[llvm] [CodeGen][Spill2Reg] Initial patch (PR #118832)

Wed Dec 25 08:03:57 PST 2024

================
@@ -0,0 +1,534 @@
+//===- Spill2Reg.cpp - Spill To Register Optimization ---------------------===//
+//
+// Part of the LLVM Project, under the Apache License v2.0 with LLVM Exceptions.
+// See https://llvm.org/LICENSE.txt for license information.
+// SPDX-License-Identifier: Apache-2.0 WITH LLVM-exception
+//
+//===----------------------------------------------------------------------===//
+//
+//
+/// \file This file implements Spill2Reg, an optimization which selectively
+/// replaces spills/reloads to/from the stack with register copies to/from the
+/// vector register file. This works even on targets where load/stores have
+/// similar latency to register copies because it can free up memory units which
+/// helps avoid back-end stalls.
+///
+//===----------------------------------------------------------------------===//
+
+#include "AllocationOrder.h"
+#include "llvm/ADT/Statistic.h"
+#include "llvm/CodeGen/LiveRegUnits.h"
+#include "llvm/CodeGen/MachineFrameInfo.h"

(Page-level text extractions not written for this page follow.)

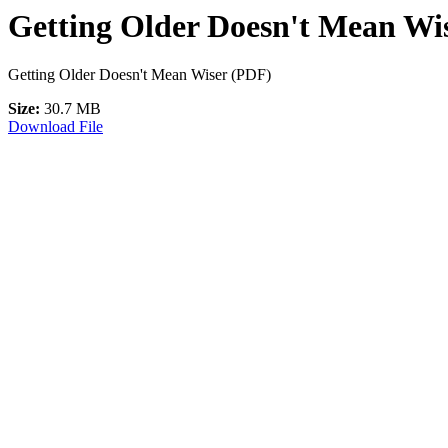
Getting Older Doesn't Mean Wis
Getting Older Doesn't Mean Wiser (PDF)
Size:
30.7 MB
Download File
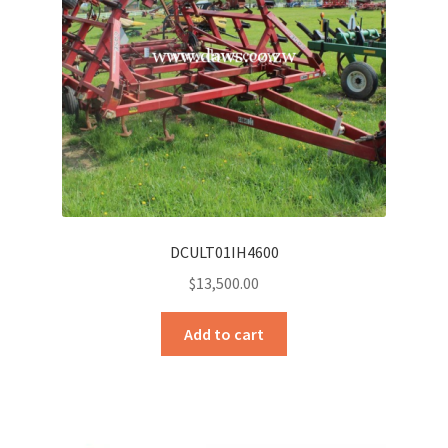
Sample Page
Sell
Shop
Wishlist
Woocommerce Predictive Search
DCULT01IH4600
$
13,500.00
Add to cart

+#include "llvm/CodeGen/MachineFunctionPass.h"
+#include "llvm/CodeGen/MachineRegisterInfo.h"
+#include "llvm/CodeGen/Passes.h"
+#include "llvm/CodeGen/TargetInstrInfo.h"
+#include "llvm/CodeGen/TargetRegisterInfo.h"

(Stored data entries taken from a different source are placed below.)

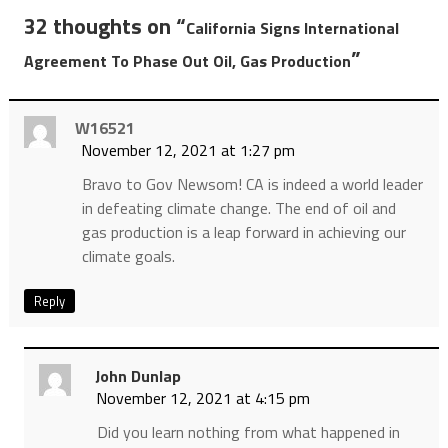
32 thoughts on “
California Signs International
”
Agreement To Phase Out Oil, Gas Production
W16521
November 12, 2021 at 1:27 pm
Bravo to Gov Newsom! CA is indeed a world leader
in defeating climate change. The end of oil and
gas production is a leap forward in achieving our
climate goals.
Reply
John Dunlap
November 12, 2021 at 4:15 pm
Did you learn nothing from what happened in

+#include "llvm/InitializePasses.h"
+#include "llvm/Support/CommandLine.h"
+#include "llvm/Support/Debug.h"
+
+using namespace llvm;
+
+#define DEBUG_TYPE "Spill2Reg"
+STATISTIC(NumSpill2RegInstrs, "Number of spills/reloads replaced by spill2reg");
+
+namespace {
+
+class Spill2Reg : public MachineFunctionPass {
+public:
+  static char ID;
+  Spill2Reg() : MachineFunctionPass(ID) {
+    initializeSpill2RegPass(*PassRegistry::getPassRegistry());
+  }
+  void getAnalysisUsage(AnalysisUsage &AU) const override;
+  void releaseMemory() override;
+  bool runOnMachineFunction(MachineFunction &) override;
+
+private:
+  /// Holds data for spills and reloads.
+  struct StackSlotDataEntry {
+    /// This is set to true to disable code generation for the spills/reloads
+    /// that we collected in this entry.
+    bool Disable = false;
+    /// Indentation for the dump() methods.
+    static constexpr const int DumpInd = 2;
+
+    /// The data held for each spill/reload.
+    struct MIData {
+      MIData(MachineInstr *MI, const MachineOperand *MO, unsigned SpillBits)
+          : MI(MI), MO(MO), SpillBits(SpillBits) {}
+      /// The Spill/Reload instruction.
+      MachineInstr *MI = nullptr;
+      /// The operand being spilled/reloaded.
+      const MachineOperand *MO = nullptr;
+      /// The size of the data spilled/reloaded in bits. This occasionally
+      /// differs across accesses to the same stack slot.
+      unsigned SpillBits = 0;
+#ifndef NDEBUG
+      LLVM_DUMP_METHOD virtual void dump() const;
+      virtual ~MIData() {}
+#endif
+    };
+
+    struct MIDataWithLiveIn : public MIData {
+      MIDataWithLiveIn(MachineInstr *MI, const MachineOperand *MO,
+                       unsigned SpillBits)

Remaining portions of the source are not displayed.